Il est impossible de résumer tout ce que Philippe nous a apporté depuis quinze ans (même les gens du Figaro le qualifient, fort justement, de « chic type ») mais si je dois choisir je vous recommande chaleureusement de lire en intégralité son blog Les Ecumeurs, qui regroupe entretiens et photographies de ces fous furieux que l’on croise à tous les concerts à Paris, ainsi que son tout récent livre Basse Fidélité, aux éditions Le Mot et le Reste. Pour en avoir lu une première version auto-éditée il y a quelques années, je peux certifier que ce Je me souviens d’un immense fan de musique est drôle, passionnant et délicieux.

Top 2015 (#26)

Top 2015 (#26)

26. Israel Nash – Israel Nash’s Silver Season

Difficile d’aborder Israel Nash sans admettre immédiatemment que oui, on ne trouve aucun musicien aujourd’hui qui ne soit plus redevable à Neil Young. Mais il faut alors ajouter aussitôt que Silver Season est un bien meilleur album que tous ceux qu’a enregistré Neil Young* depuis dix ans, même en incluant les bons (qui commencent à dater peu). Et c’est la seconde fois qu’il nous fait le coup (cf. Rain Plans).

Il n’y a personne aujourd’hui qui produise de rock cosmique si farouchement américain, qui fasse sonner chaque corde de sa guitare si nettement au milieu d’un glorieux tapage, qui compose avec une telle facilité des morceaux qui sonnent comme des classiques oubliés d’une apocryphe septième face de Decade.

* Le bon usage de la langue française voudrait qu’ici, plutôt qu’une répétition du nom de Neil Young, j’écrive The Loner ; mais si ma prose a bien des défauts, il est hors de question que je sonne comme du Philippe Manoeuvre. Si un jour j’écris un blog d’Histoire de l’art (spoiler : ça n’arrivera pas), il n’y a aucune chance que vous me voyez nommer le peintre de la Cène « Léonard », comme si nous étions de vieux potes.
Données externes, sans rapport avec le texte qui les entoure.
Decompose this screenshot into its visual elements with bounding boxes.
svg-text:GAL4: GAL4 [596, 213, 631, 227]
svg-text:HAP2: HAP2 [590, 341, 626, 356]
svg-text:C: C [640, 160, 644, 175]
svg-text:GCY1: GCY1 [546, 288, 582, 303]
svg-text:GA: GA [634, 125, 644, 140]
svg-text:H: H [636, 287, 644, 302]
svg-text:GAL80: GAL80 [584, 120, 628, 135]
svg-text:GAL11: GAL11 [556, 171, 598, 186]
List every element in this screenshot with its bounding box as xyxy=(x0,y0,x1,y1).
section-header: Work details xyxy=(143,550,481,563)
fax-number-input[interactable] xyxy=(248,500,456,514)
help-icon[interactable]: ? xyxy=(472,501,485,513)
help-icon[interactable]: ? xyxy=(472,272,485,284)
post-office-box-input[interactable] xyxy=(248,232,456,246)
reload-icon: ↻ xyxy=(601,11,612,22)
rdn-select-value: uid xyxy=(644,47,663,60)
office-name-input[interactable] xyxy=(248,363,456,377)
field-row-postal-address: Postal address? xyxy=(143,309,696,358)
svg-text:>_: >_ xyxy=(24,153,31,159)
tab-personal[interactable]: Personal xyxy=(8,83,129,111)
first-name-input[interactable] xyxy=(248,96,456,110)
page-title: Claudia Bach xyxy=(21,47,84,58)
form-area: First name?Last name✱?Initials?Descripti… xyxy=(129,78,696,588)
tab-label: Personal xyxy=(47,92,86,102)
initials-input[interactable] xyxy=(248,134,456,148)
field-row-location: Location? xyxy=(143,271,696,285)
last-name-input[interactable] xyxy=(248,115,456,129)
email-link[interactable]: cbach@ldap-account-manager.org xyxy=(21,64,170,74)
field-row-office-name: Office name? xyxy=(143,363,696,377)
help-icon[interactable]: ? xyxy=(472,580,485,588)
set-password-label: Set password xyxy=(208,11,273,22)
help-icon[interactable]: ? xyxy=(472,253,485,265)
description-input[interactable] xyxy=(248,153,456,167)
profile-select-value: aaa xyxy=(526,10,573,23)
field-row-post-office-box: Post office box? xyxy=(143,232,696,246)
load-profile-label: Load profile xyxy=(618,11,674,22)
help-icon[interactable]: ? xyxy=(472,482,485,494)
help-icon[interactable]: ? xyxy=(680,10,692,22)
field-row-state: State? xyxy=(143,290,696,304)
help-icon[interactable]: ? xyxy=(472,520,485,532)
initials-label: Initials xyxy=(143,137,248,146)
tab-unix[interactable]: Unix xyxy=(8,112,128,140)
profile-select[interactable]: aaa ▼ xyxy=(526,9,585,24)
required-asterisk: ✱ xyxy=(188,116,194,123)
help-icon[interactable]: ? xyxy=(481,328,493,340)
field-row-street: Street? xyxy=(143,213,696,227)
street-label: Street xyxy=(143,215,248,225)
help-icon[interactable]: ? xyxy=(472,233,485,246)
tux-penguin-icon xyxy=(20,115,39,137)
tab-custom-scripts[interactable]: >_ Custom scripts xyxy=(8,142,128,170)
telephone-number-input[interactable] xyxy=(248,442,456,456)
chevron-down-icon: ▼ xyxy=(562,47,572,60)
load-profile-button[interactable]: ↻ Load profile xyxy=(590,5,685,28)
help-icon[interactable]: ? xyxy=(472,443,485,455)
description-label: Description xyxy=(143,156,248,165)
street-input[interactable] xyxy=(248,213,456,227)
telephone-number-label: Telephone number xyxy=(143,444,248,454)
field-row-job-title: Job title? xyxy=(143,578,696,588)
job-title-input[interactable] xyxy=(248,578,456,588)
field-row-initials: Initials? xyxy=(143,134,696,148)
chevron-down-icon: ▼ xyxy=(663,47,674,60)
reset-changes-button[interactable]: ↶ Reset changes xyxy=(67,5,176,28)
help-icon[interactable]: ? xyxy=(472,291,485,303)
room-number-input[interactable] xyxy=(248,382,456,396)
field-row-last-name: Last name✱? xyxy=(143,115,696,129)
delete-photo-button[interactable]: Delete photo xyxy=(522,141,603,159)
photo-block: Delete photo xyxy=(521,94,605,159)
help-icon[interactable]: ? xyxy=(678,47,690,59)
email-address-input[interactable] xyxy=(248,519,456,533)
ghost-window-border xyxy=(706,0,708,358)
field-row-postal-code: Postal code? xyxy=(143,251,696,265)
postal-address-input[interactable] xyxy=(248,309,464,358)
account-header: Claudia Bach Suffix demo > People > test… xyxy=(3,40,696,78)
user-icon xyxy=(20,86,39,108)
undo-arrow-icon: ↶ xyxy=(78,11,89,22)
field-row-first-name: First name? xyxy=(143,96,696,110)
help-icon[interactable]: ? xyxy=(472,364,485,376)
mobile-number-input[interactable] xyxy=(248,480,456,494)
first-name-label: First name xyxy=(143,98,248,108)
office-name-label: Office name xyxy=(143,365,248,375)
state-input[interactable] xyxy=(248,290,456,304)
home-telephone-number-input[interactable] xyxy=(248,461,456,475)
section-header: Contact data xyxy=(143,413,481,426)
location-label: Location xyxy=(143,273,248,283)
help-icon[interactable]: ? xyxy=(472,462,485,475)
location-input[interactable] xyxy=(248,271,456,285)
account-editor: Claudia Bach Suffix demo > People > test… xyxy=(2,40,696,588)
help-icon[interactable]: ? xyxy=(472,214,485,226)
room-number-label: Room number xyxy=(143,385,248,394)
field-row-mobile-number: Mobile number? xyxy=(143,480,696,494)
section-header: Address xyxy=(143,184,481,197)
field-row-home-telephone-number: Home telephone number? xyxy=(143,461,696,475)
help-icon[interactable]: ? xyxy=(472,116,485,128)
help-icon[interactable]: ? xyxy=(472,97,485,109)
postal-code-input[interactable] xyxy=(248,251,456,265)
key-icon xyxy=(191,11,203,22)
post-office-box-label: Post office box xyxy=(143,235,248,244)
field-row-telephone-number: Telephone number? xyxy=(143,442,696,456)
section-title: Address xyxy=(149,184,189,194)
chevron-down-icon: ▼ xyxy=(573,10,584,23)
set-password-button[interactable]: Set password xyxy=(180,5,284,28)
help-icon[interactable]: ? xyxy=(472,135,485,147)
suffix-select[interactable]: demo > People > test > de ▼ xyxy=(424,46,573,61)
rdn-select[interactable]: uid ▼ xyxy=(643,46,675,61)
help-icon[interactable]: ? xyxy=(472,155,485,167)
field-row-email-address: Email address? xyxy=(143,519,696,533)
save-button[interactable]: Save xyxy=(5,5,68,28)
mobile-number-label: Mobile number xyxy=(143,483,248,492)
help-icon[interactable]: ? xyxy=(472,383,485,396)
En revanche le seul « Johnny » digne qu’on lui consacre de l’attention dans cette courte vie est bien, comme vous vous en doutez, Johnny Cash.

Top 2015 (#27)

Top 2015 (#27)

27. Ivan & Alyosha – It’s All Just Pretend

Le premier album d’Ivan & Alyosha m’avait enchanté. De façon regrettable, la sortie en mai d’un deuxième opus m’échappa, omission que je ne réparais qu’à l’automne. Pourtant ce groupe impeccable à trois songwriters y poursuit avec une admirable constance l’écriture de belles chansons, aux arrangements folk-pop classiques et éminemment agréables. L’alto précis et séducteur de la voix de Tim Wilson est certainement leur qualité majeure.

Ces garçons sont portés par le même label que les Lumineers et je ne vois pas pourquoi ils n’accéderaient pas, peut-être à l’occasion de leur prochain disque, au même genre de succès populaire.

Top 2015 (#28)

Top 2015 (#28)

28. Widowspeak – All Yours

Une ambiance de soirée devant la cheminée, des guitares ligne claire, une basse ronronnante et la voix incroyablement chaleureuse de Molly Hamilton. Je voudrais ne pas céder à cette facilité, mais tout dans cet album sussure : Mazzy Star !

Dans ce genre assez peu fécond que me semble être la « dream pop », All Yours remporte facilement la palme de la plus belle chose sortie en 2015. Vous savez quoi écouter pour vous endormir ce soir.